Mary Putnam Jacobi (1842-1906).
© Collection privée, N. Pigeard.

Caroline Schultze (1867-1962) soutenant sa thèse de doctorat à l’École de Médecine (dessin de Paul Destez).
Contexte politique
La deuxième décennie de l’Empire marque un tournant dans la politique française1. En 1867, Duruy ministre de l’Instruction publique, ouvre des cours secondaires pour les demoiselles. Le succès est tel que la Sorbonne compte 250 à 300 jeunes filles à chaque cours2. Si ces cours sont à la mode dans la bourgeoisie libérale3, ils ne permettent pas de pallier le manque d’un enseignement secondaire qui donnerait aux femmes l’instruction nécessaire pour concourir au baccalauréat et s’inscrire en Faculté. En France, aucune structure ne leur étant réservée, c’est au milieu des étudiants masculins qu’elles s’imposent. Julie Daubié réussit à s’inscrire puis à passer en 1861 son baccalauréat à Lyon, alors que Paris lui avait fermé ses portes. Mais elle reste une exception. Cependant, il en est autrement dans d’autres pays. En Russie, Angleterre, États-unis d’Amérique, Roumanie et autres, les jeunes filles peuvent assister à des cours secondaires soit dans des collèges privés spécialement conçus pour elles et très souvent par elles, soit dans des collèges publics qui leur sont également réservés. En Russie si l’enseignement secondaire reste ouvert aux femmes, en 1862, le gouvernement russe décide la fermeture des cours libres d’enseignement supérieur pour les femmes à Saint-Pétersbourg. Cependant ces jeunes filles russes, contrairement aux françaises, ont pu acquérir l’instruction nécessaire aux études supérieures. Aussi c’est une Russe qui se présenta pour la première fois dans une Faculté de médecine.

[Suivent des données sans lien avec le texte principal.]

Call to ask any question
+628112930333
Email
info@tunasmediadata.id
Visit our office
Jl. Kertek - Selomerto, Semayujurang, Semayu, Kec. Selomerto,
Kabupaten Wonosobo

En 1864, une jeune fille russe part étudier la médecine à Zurich. Elle demande, en automne, au Sénat suisse la permission de suivre les cours d’histoire naturelle, d’anatomie et d’histologie de l’Université de Zurich. Le Sénat l’y autorise avec l’accord du corps enseignant, mais elle ne passe pas son doctorat. En 1865, Nadedja Souslova est également acceptée à Zurich. En 1866, elle demande à concourir au grade de docteur ; elle devient ainsi la première doctoresse d’une université mixte d’Europe4. Le succès de Nadedja Souslova est tout de suite connu des autres Russes, Anglaises et Américaines principalement.
Premières inscriptions à Paris
En 1866, le doyen de la Faculté de médecine, Charles Adolphe Wurtz (1817-1884) reçoit Madeleine Brès (1839-1925), qui désire s’inscrire à l’École de médecine. Wurtz lui conseille de passer d’abord les baccalauréats. Il lui promet, entre-temps, de plaider sa cause auprès du ministère de l’Instruction publique.

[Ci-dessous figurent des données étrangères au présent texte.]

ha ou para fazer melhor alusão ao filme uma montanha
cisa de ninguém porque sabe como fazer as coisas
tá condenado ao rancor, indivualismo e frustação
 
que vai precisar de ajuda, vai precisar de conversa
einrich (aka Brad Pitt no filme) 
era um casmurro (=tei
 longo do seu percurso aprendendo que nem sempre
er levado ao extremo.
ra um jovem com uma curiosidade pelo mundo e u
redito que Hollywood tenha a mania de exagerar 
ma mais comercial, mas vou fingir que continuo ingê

Sachant que l’inscription des femmes à la Faculté de médecine de Zurich avait été autorisée deux ans plus tôt, Wurtz demande au docteur Alexis Dureau (1831-1904) de partir à Zurich. Dureau raconte : « Aussi le doyen Wurtz m’engagea-t-il lors de ma prochaine tournée, à me renseigner sur tout ce qui pouvait concerner, tant au point de vue du droit, qu’au point de vue du fait, l’admission des femmes dans les écoles étrangères. »5
Au retour de Dureau, Wurtz présente à Victor Duruy un rapport sur l’enseignement des femmes en Europe et gagne la cause de Madeleine Brès. Mais quand Madeleine Brès revient avec ses baccalauréats, elle a été précédée dans ses démarches par trois étrangères, Mary Putnam (américaine, née à Londres), Catherine Gontcharoff (russe), et Elizabeth Garrett (anglaise).
Le monde des femmes instruites en médecine, s’il est large géographiquement, est numériquement assez restreint, pour qu’un réseau se tisse rapidement. En 1867, Elizabeth Garrett, anglaise, écrit à Mary Putnam, qui essaie de s’inscrire à Paris, pour connaître l’avancée de ses démarches. Aussi, Mary Putnam inscrite, Elizabeth Garrett traverse la Manche et s’inscrit également. Elle est la première docteure de la Faculté de médecine de Paris avec une thèse sur la migraine qu’elle soutient le 15 juin 1870.
En 1868 est revenue Madeleine Brès, munie de ses baccalauréats pour s’inscrire. Sa démarche ne pose déjà plus de problème. Elle sera la première française docteure en médecine en 1875.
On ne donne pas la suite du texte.